[Saved entries]
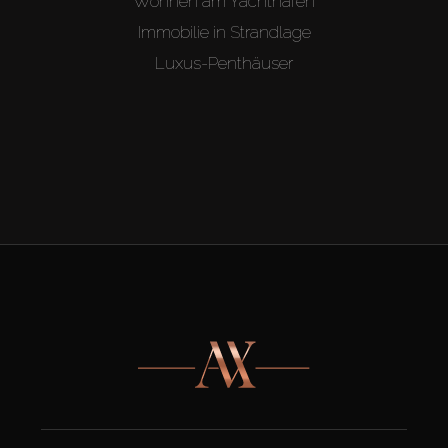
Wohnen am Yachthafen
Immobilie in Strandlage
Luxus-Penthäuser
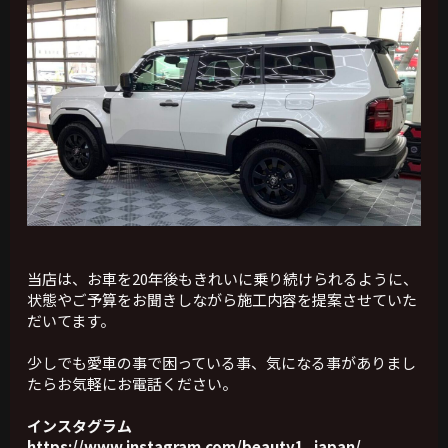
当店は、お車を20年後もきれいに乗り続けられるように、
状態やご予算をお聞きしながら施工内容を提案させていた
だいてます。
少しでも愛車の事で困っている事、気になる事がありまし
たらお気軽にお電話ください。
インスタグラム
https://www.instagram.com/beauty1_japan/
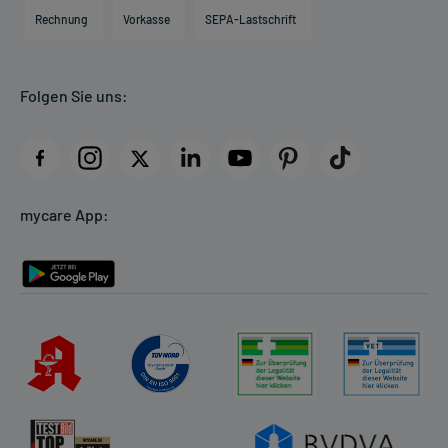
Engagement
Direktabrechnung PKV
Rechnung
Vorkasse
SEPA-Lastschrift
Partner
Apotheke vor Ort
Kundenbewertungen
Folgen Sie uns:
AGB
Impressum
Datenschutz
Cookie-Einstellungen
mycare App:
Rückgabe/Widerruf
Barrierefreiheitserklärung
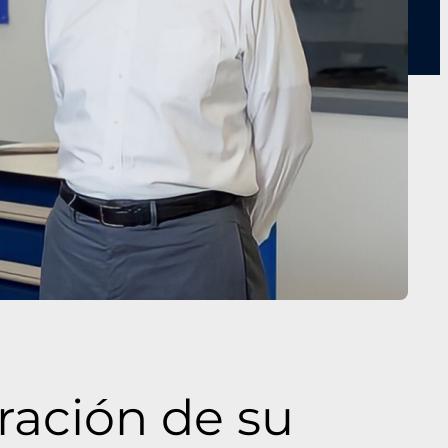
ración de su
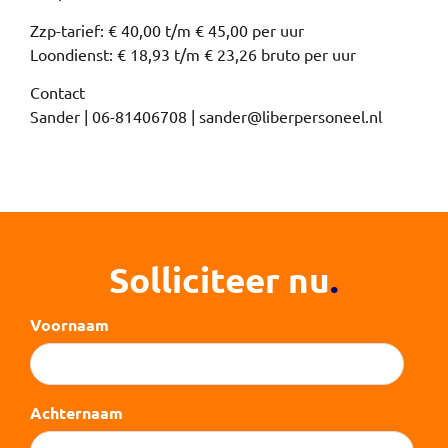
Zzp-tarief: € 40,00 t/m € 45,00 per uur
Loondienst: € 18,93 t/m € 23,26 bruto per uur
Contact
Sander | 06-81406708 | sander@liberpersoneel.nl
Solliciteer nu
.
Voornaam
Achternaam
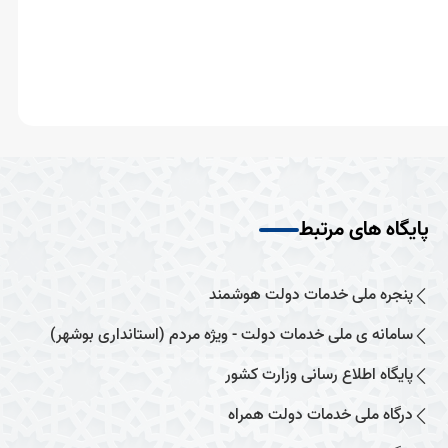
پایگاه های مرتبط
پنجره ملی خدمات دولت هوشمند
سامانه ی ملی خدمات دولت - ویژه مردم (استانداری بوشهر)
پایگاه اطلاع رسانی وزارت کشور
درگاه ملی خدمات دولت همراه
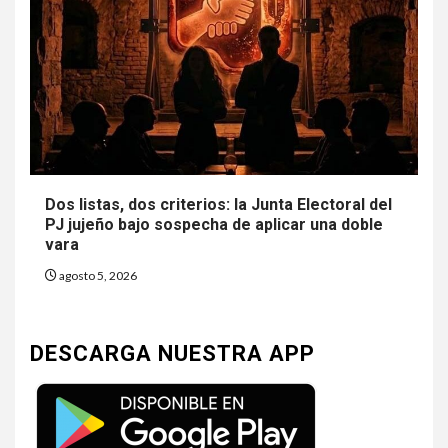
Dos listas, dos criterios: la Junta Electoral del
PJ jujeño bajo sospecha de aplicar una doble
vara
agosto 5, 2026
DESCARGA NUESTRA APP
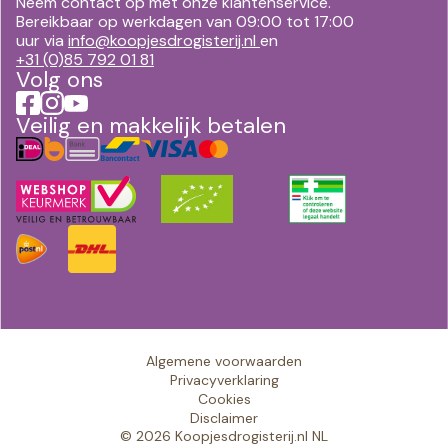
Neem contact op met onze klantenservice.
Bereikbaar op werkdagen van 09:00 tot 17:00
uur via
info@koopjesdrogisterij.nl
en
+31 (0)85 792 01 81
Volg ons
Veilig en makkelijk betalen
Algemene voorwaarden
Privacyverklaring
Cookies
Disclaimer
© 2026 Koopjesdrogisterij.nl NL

[Exercise directions]
Quote the preceding records in their entirety, excluding every picture.

[Completed task]
Wohnen am Yachthafen
Immobilie in Strandlage
Luxus-Penthäuser
当店は、お車を20年後もきれいに乗り続けられるように、
状態やご予算をお聞きしながら施工内容を提案させていた
だいてます。
少しでも愛車の事で困っている事、気になる事がありまし
たらお気軽にお電話ください。
インスタグラム
https://www.instagram.com/beauty1_japan/
Engagement
Direktabrechnung PKV
Rechnung
Vorkasse
SEPA-Lastschrift
Partner
Apotheke vor Ort
Kundenbewertungen
Folgen Sie uns:
AGB
Impressum
Datenschutz
Cookie-Einstellungen
mycare App:
Rückgabe/Widerruf
Barrierefreiheitserklärung
ración de su
Zzp-tarief: € 40,00 t/m € 45,00 per uur
Loondienst: € 18,93 t/m € 23,26 bruto per uur
Contact
Sander | 06-81406708 | sander@liberpersoneel.nl
Solliciteer nu
.
Voornaam
Achternaam
پایگاه های مرتبط
پنجره ملی خدمات دولت هوشمند
سامانه ی ملی خدمات دولت - ویژه مردم (استانداری بوشهر)
پایگاه اطلاع رسانی وزارت کشور
درگاه ملی خدمات دولت همراه
Dos listas, dos criterios: la Junta Electoral del
PJ jujeño bajo sospecha de aplicar una doble
vara
agosto 5, 2026
DESCARGA NUESTRA APP
Neem contact op met onze klantenservice.
Bereikbaar op werkdagen van 09:00 tot 17:00
uur via
info@koopjesdrogisterij.nl
en
+31 (0)85 792 01 81
Volg ons
Veilig en makkelijk betalen
Algemene voorwaarden
Privacyverklaring
Cookies
Disclaimer
© 2026 Koopjesdrogisterij.nl NL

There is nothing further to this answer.